Problem statement:
Work through the data line by line, gathering every line that has the word "Querung".

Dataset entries
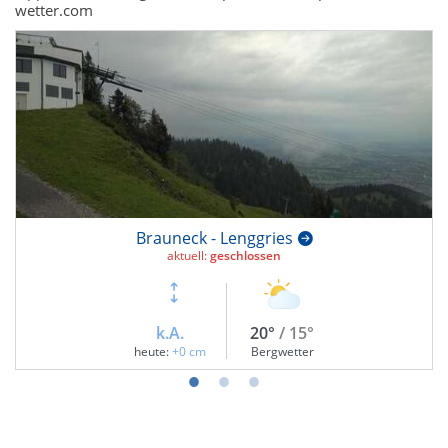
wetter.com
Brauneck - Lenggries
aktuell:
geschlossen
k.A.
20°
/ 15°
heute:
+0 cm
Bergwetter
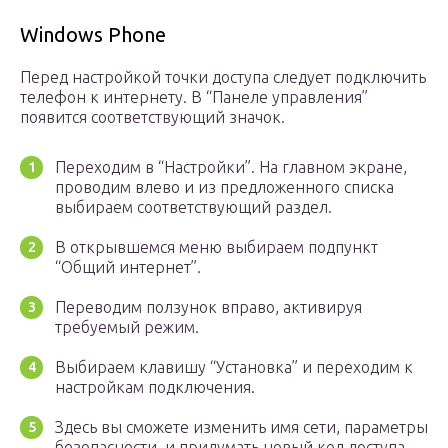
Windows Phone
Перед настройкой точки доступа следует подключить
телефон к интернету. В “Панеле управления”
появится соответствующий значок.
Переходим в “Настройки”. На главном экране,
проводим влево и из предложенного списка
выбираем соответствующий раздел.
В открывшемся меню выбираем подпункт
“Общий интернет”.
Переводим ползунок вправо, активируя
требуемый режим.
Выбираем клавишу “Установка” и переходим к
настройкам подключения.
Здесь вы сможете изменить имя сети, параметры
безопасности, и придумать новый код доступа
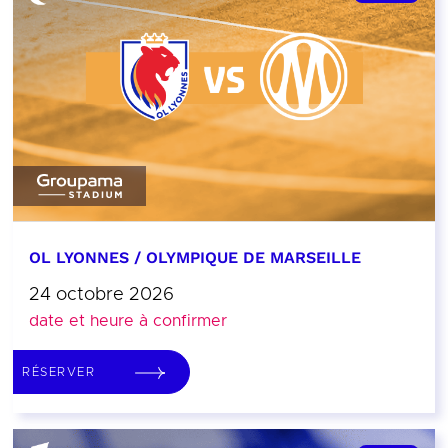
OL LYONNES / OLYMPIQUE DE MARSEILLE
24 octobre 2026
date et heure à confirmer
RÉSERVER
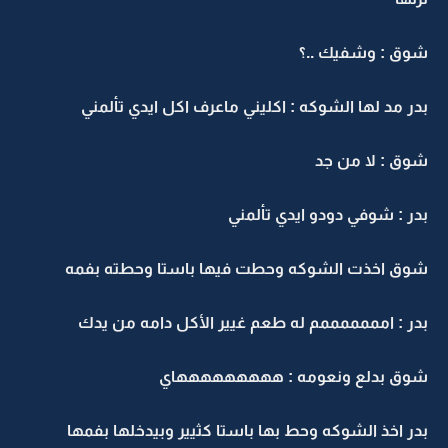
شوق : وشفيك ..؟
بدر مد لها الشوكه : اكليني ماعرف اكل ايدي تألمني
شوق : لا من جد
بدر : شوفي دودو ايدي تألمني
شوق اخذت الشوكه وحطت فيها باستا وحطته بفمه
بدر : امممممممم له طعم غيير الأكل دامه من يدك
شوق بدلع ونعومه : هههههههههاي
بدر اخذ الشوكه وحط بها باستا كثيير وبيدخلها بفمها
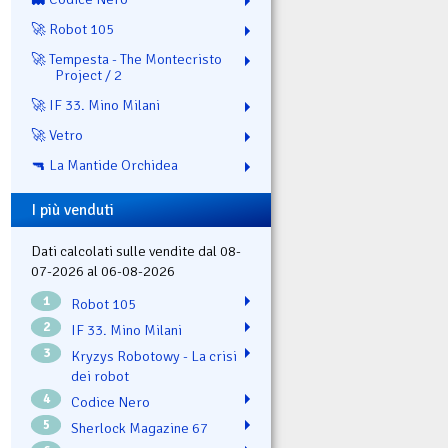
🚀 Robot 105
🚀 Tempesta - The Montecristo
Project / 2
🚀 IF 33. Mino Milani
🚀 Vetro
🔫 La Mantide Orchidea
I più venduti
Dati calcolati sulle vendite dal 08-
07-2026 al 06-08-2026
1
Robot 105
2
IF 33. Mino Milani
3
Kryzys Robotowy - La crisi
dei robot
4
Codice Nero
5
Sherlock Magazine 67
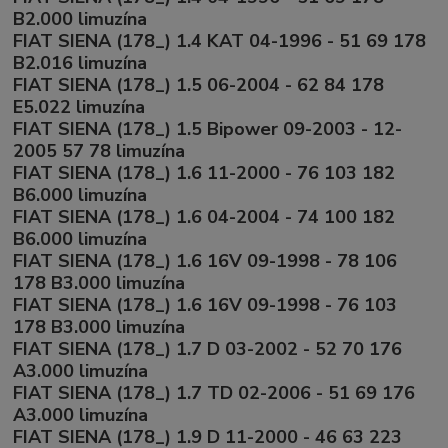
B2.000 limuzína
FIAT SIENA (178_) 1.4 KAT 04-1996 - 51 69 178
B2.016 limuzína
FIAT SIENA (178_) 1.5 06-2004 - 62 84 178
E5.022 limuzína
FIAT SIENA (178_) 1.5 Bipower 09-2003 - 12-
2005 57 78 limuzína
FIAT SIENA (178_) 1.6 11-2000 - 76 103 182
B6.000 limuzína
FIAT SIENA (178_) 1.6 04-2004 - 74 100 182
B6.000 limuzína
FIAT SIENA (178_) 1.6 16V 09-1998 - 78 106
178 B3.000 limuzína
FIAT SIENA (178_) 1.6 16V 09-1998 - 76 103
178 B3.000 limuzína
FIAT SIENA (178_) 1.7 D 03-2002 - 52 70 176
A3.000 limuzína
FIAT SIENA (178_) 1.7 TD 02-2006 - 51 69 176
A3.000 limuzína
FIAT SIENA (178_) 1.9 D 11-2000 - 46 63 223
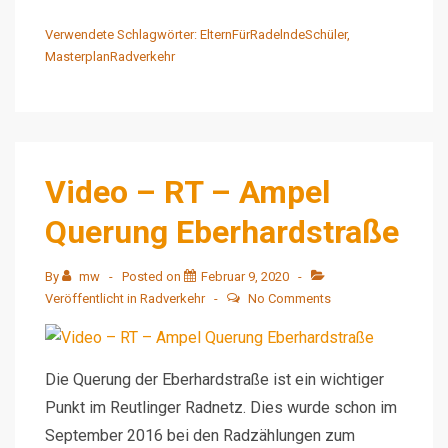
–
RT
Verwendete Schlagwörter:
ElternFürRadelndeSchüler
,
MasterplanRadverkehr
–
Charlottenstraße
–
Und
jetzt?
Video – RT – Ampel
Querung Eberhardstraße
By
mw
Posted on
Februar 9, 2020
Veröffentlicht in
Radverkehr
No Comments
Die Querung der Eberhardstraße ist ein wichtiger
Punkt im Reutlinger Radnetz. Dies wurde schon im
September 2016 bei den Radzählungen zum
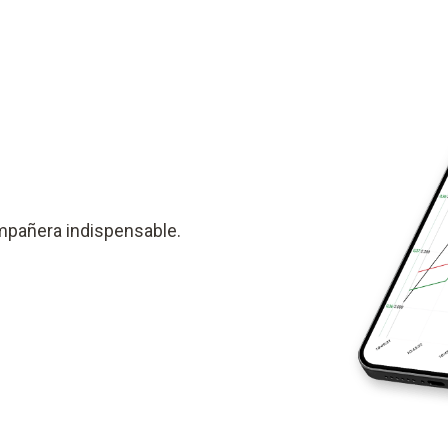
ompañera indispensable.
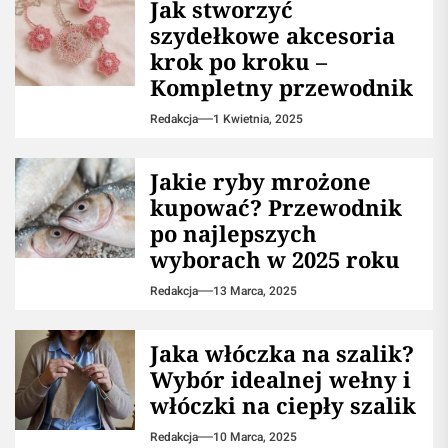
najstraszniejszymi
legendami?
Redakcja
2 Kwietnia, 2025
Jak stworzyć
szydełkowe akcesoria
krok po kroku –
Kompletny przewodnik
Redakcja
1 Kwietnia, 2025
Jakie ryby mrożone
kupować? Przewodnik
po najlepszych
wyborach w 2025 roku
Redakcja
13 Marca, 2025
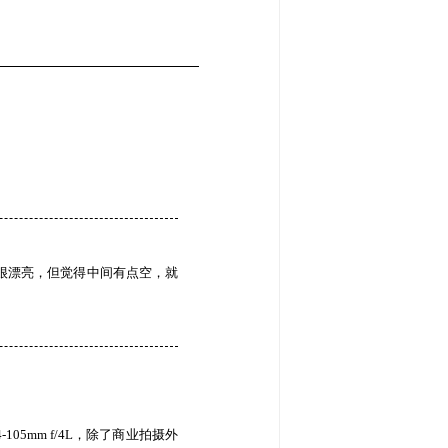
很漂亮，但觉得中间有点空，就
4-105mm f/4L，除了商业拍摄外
...
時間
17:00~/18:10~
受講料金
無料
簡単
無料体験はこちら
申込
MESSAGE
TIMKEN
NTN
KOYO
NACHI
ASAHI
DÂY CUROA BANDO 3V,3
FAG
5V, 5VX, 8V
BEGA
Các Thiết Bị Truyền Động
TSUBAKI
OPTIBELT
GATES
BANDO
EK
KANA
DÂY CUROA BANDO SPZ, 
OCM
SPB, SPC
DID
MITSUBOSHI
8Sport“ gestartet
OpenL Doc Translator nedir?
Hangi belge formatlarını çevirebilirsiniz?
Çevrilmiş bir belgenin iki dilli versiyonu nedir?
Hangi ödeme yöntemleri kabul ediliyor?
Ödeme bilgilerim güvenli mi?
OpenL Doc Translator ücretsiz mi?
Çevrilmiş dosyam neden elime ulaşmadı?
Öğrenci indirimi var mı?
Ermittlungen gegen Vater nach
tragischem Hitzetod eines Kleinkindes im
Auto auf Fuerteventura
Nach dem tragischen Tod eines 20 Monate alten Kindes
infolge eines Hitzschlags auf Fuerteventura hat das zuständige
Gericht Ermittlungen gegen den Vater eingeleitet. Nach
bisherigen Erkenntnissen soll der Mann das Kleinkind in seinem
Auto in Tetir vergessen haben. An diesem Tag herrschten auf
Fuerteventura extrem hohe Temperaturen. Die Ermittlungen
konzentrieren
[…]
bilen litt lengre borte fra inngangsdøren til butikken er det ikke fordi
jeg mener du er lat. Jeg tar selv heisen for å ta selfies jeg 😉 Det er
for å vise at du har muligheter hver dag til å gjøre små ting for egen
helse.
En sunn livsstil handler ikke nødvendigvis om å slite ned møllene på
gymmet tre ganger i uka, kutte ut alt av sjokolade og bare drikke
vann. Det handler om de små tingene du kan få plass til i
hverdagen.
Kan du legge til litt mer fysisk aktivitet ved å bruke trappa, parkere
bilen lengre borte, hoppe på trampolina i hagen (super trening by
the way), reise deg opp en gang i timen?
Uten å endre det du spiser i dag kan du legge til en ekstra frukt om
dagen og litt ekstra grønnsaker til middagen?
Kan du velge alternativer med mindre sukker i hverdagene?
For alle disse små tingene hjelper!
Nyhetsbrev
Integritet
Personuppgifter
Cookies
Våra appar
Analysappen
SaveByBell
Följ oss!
...
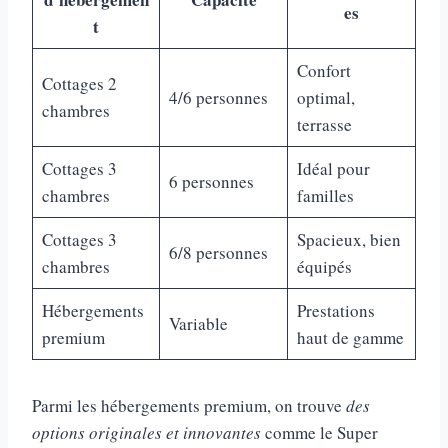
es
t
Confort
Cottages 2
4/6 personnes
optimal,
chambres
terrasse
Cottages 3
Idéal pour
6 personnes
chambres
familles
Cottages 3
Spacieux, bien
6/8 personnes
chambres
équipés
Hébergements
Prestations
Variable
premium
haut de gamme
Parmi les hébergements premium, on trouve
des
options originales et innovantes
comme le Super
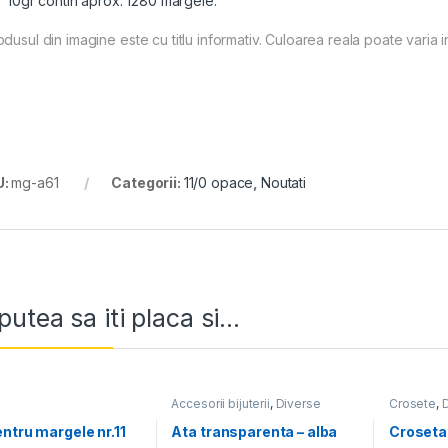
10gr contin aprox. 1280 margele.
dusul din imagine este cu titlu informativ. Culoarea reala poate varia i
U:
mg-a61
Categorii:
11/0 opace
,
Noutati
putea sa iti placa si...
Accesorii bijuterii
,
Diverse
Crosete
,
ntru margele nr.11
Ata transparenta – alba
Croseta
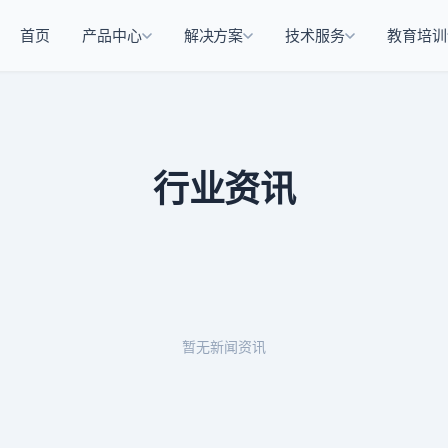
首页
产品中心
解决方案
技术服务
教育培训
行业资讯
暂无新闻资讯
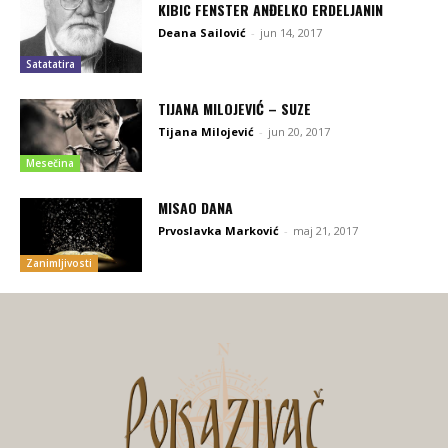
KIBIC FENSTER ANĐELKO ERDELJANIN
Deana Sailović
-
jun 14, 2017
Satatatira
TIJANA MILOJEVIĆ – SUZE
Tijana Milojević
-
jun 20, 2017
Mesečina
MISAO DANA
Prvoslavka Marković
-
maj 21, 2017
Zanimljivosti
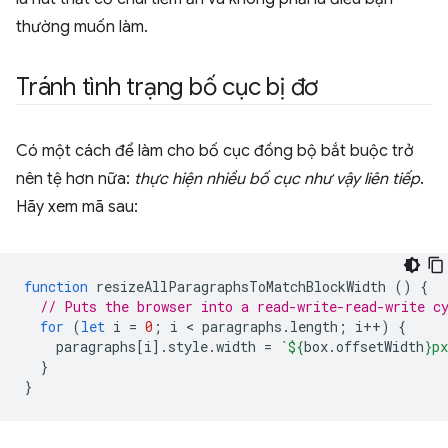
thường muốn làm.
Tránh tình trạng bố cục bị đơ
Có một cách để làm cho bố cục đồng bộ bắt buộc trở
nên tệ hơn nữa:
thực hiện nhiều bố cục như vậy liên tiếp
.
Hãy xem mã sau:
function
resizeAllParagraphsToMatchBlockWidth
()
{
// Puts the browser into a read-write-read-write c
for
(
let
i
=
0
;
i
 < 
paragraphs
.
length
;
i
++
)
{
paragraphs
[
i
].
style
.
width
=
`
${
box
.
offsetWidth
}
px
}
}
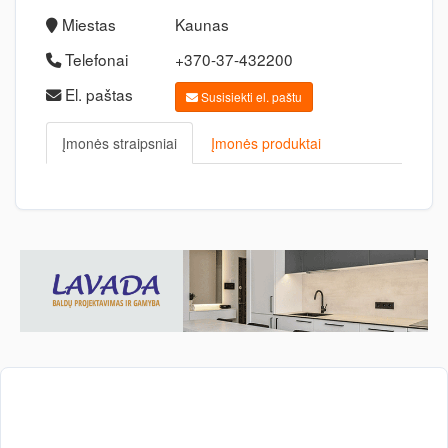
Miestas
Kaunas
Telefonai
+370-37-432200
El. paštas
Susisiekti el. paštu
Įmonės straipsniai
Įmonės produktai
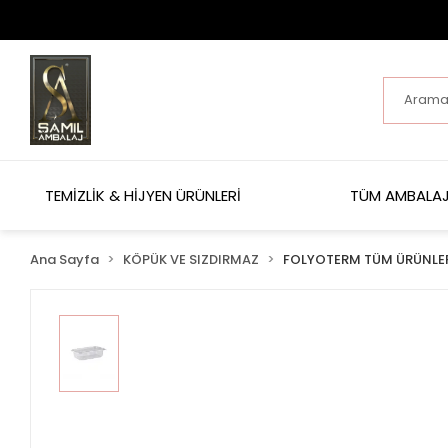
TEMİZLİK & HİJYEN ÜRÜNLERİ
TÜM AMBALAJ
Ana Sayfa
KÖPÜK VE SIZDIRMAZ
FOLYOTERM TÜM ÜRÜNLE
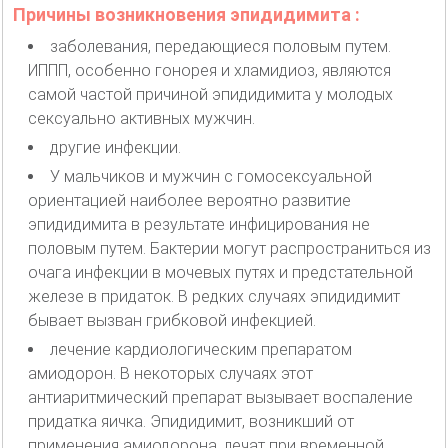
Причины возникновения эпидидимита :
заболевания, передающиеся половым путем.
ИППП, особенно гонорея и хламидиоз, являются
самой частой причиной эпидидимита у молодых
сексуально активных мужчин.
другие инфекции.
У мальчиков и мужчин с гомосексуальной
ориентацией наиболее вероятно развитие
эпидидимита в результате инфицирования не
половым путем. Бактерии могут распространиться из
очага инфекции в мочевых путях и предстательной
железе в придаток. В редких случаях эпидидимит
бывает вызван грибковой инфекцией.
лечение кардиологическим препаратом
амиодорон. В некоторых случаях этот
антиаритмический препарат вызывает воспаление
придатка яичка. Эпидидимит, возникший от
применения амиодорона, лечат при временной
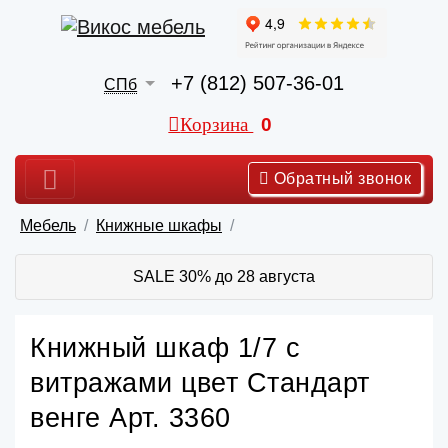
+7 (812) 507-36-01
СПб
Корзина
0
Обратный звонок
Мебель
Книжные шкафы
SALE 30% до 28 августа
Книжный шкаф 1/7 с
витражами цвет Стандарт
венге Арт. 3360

Output for this exercise:
Querung Eberhardstraße
Die Querung der Eberhardstraße ist ein wichtiger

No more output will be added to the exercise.